Pathology

Pathology/A/08

Acute myocardial infarction

急性心筋梗塞

タグ
Mechanism / 機序High-yield / ポイント

1. Definition

  • Acute myocardial infarction (AMI) = ischemic necrosis of myocardium from an imbalance between coronary perfusion and myocardial O₂ demand.
  • Ischemia = coronary obstruction (atherosclerosis); infarction = the resulting necrotic area.

2. Pathogenesis

  • Fixed component: pre-existing atherosclerotic plaque; critical stenosis at ~70–75% occlusion.
  • Dynamic component: most AMIs are acute coronary thrombosis on a disrupted plaque.
    1. Plaque rupture/erosion exposes thrombogenic collagen + necrotic core.
    2. Platelets adhere/aggregate, release TXA₂, ADP, serotonin → more aggregation + vasospasm.
    3. Tissue-factor (extrinsic) pathway adds fibrin.
    4. Within minutes → complete luminal occlusion.
  • Coronary spasm causes ~10%.

3. Myocardial Response & Wavefront

  • Seconds: aerobic glycolysis stops, ↓ATP, lactic acid, loss of contractility (reversible: myofibril relaxation, glycogen loss, mitochondrial swelling).
  • Irreversible injury after 20–40 min; reperfusion before this preserves viability.
  • Wavefront phenomenon: necrosis begins subendocardially (last perfused, highest pressure/demand) → spreads transmurally over 3–6 h.

4. Coronary Territories

Artery % of AMI Region infarcted
LAD 40–50% Anterior LV wall, anterior 2/3 septum, apex
RCA 30–40% Posterior wall, posterior 1/3 septum
LCx 25–30% Lateral/posterior LV

5. Time Course (Morphology & Complications)

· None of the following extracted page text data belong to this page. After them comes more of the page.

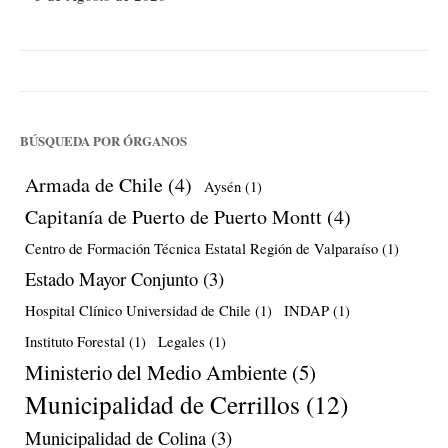
BÚSQUEDA POR ÓRGANOS
Armada de Chile
(4)
Aysén
(1)
Capitanía de Puerto de Puerto Montt
(4)
Centro de Formación Técnica Estatal Región de Valparaíso
(1)
Estado Mayor Conjunto
(3)
Hospital Clínico Universidad de Chile
(1)
INDAP
(1)
Instituto Forestal
(1)
Legales
(1)
Ministerio del Medio Ambiente
(5)
Municipalidad de Cerrillos
(12)
Municipalidad de Colina
(3)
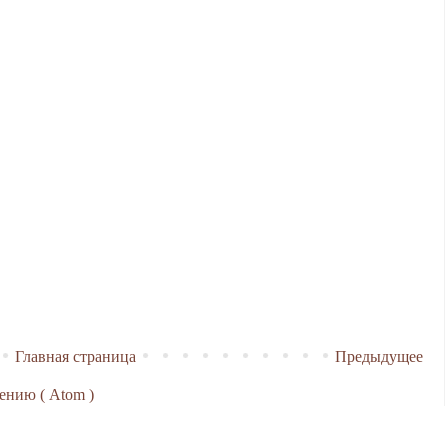
Главная страница
Предыдущее
ению ( Atom )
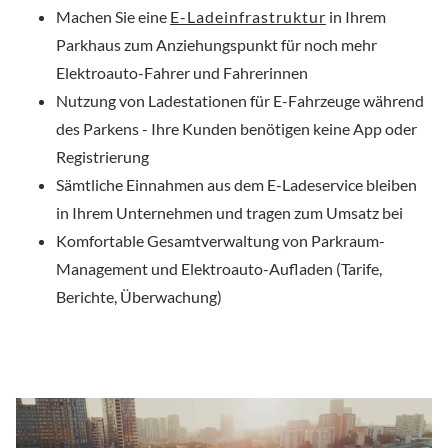
Machen Sie eine
E-Ladeinfrastruktur
in Ihrem
Parkhaus zum Anziehungspunkt für noch mehr
Elektroauto-Fahrer und Fahrerinnen
Nutzung von Ladestationen für E-Fahrzeuge während
des Parkens - Ihre Kunden benötigen keine App oder
Registrierung
Sämtliche Einnahmen aus dem E-Ladeservice bleiben
in Ihrem Unternehmen und tragen zum Umsatz bei
Komfortable Gesamtverwaltung von Parkraum-
Management und Elektroauto-Aufladen (Tarife,
Berichte, Überwachung)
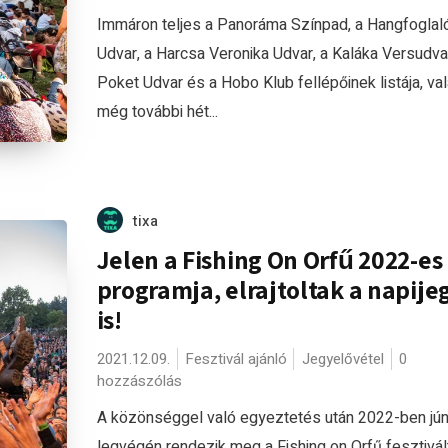
Immáron teljes a Panoráma Színpad, a Hangfoglal
Udvar, a Harcsa Veronika Udvar, a Kaláka Versudvar
Poket Udvar és a Hobo Klub fellépőinek listája, va
még további hét...
tixa
Jelen a Fishing On Orfű 2022-es
programja, elrajtoltak a napije
is!
2021.12.09.
Fesztivál ajánló
Jegyelővétel
0
hozzászólás
A közönséggel való egyeztetés után 2022-ben jún
legvégén rendezik meg a Fishing on Orfű fesztivált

Time Morphology Complication
0–1.5 h Reversible; no changes (diaphorase ↓) Arrhythmia, cardiogenic shock
4–24 h Dark discoloration; coagulative necrosis, pyknosis, eosinophilia Arrhythmia
1–3 d Yellow pallor + hyperemic border; neutrophils Fibrinous pericarditis
3–7 d Clay-yellow; macrophages, soft tissue Rupture → tamponade, VSD, papillary muscle (→ acute MR)
1–2 wk Red border; granulation tissue
Months Grey-white scar (collagen) Aneurysm, mural thrombus, Dressler syndrome
  • Diaphorase (TTC) reaction: living tissue stains; necrotic (no dehydrogenase) stays pale — detects early infarct.

6. Clinical & Diagnosis

  • Symptoms: crushing substernal pain >20 min, radiating to jaw/left arm, not relieved by rest/nitroglycerin; dyspnea; “silent MI” in elderly/diabetics.
  • ECG: STEMI (ST-elevation, pathological Q waves, T-wave changes) vs NSTEMI.
  • Biomarkers: troponin I/T (most specific), CK-MB (reinfarction), LDH.

7. Complications (summary)

  • Contractile dysfunction → LV failure/pulmonary edema, cardiogenic shock
  • Arrhythmias (most common cause of early death)
  • Myocardial rupture (days 3–7): tamponade / L→R shunt / papillary muscle
  • Ventricular aneurysm (→ mural thrombus), mural thrombosis, pericarditis, progressive CIHD, reinfarction

💡 High-yield: Subendocardial → transmural wavefront over 3–6 h; rupture risk peaks at days 3–7 (macrophage softening, no collagen yet). Troponin = most specific marker; LAD = most common occluded artery.